You are so right Phil., I must have been having a seniors moment when I made that post. In several of my photo-shoots I've shown the template to be about 1mm wider than the guide in order to make a final light cut.


----------



## Phil P (Jul 25, 2010)

charlesb said:


> With the Imm gap, the router can easily tip from the vertical, if you decrease the force on it even slightly. And that worktop is expensive, even the bits I bought off ebay. With my tight-fit solution, the router doesn't tip nearly so easily in the guide. In fact I think it is a good innovation.


I think that there's the issue. If you can tip the router easily then you aren't pressing the guide bush against the left side of the slot and/or supplying sufficient downwards pressure. Using jigs like these does take a reasonable amount of force, but it's hardly in the same league as mortising door locks with the door hung in the casing. I suspect that may also be taking too deep a pass and possibly that your cutters may not be ideal for the task. Are the carbide tips vertical or do they have an angled "set" to them? The latter type work far, far better, but generally cost more. Another approach might be to make a first cut with a smaller diameter bit before using the full size cutter; by hogging away some of the bulk the final cuts will take less effort. 

I've done this sort of task on Corian worktops (which can be a lot more difficult to rout than hardwood) using Trend Craft Pro cutters (hardly industrial quality, but better than cheap bottom of the barrel cutters) without any of the problems you have had, hence my comments

Innovation or no I still can't see many real tradesmen queueing up to use your solution. 



charlesb said:


> I was going to use high strength plastic-metal i.e. car body filler. I guess its a similar sort of thing.

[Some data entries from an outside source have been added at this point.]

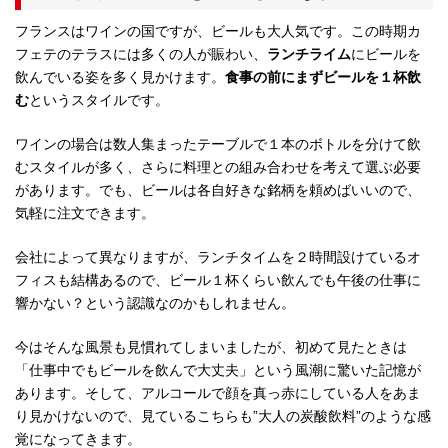
フランスはワインの国ですが、ビールも大人気です。この時期カ
フェテのテラスには多くの人が賑わい、
ランチライム
にビールを
飲んでいる姿を多く見かけます。
食事の前にまずビールを１杯飲
む
というスタイルです。
ワインの場合は数人集まったテーブルで１本のボトルを分けて飲
むスタイルが多く、さらに料理との組み合わせを考えて選ぶ必要
があります。でも、ビールは各自好きな銘柄を頼めばいいので、
気軽に注文できます。
会社によって異なりますが、ランチタイムを２時間設けているオ
フィスも結構あるので、ビール１杯くらい飲んでも午後の仕事に
響かない？という認識なのかもしれません。
今はそんな風景も見慣れてしまいましたが、初めて見たときは
「仕事中でもビールを飲んで大丈夫」という風潮に驚いた記憶が
あります。そして、アルコールで顔を真っ赤にしている人をあま
り見かけないので、見ているこちらも”大人の炭酸飲料”のような感
覚になってきます。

Well, no it isn't, actually. Epoxy is rigid, car body fillers are a two-pack compound with a large amount of bodying compound (mineral fillers) and are designed to have an amount of flex or "give" in them. They are softer and may not adhere properly to HPL. At the end of the day Araldite costs under a tenner ($15) which is nothing to pay to repair a £60+ ($100) jig

Regards

Phil


----------